The Red Cross remains "gravely concerned" that a "significant number" of these prisoners may have been subjected to abusive treatment—and that the organization "has not received any clarification of the fate of these persons," the report states. The long-secret 41-page Red Cross report received national attention last month after journalist Mark Danner obtained a copy and wrote about it in considerable detail for The New York Review of Books. (The report was posted in its entirety this week on The New York Review of Books' Web site.)

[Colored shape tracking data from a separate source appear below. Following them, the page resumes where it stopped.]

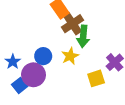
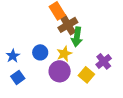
purple circle: (33, 75) -> (60, 71), moved
yellow square: (96, 78) -> (86, 75), turned -35

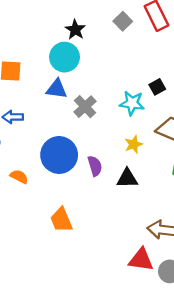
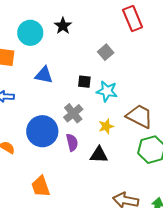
gray square: (123, 21) -> (106, 52), moved
cyan circle: (65, 57) -> (30, 33), moved
black square: (157, 87) -> (84, 82), moved, turned 32
gray cross: (85, 107) -> (73, 113), moved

The report includes graphic and at times gruesome accounts by high-value detainees at Guantánamo Bay—including Abu Zubaydah, Khalid Sheikh Mohammed and others—describing how they were suffocated during waterboarding, locked in coffinlike boxes, had collars wrapped around their necks and then were smashed into the walls of their cells. The detainees also described to Red Cross interviewers how they had cold water poured over their bodies, were placed in frigid interrogation rooms, were forced to stand naked in painful stress positions for hours on end and were denied toilet access, resulting in the detainees' having to defecate and urinate on themselves, according to the report.
The Red Cross concluded, based on the "consistency" of the accounts of the detainees in separate interviews, that the prisoners had been subjected to what "amounted to torture and/or cruel, inhuman or degrading treatment."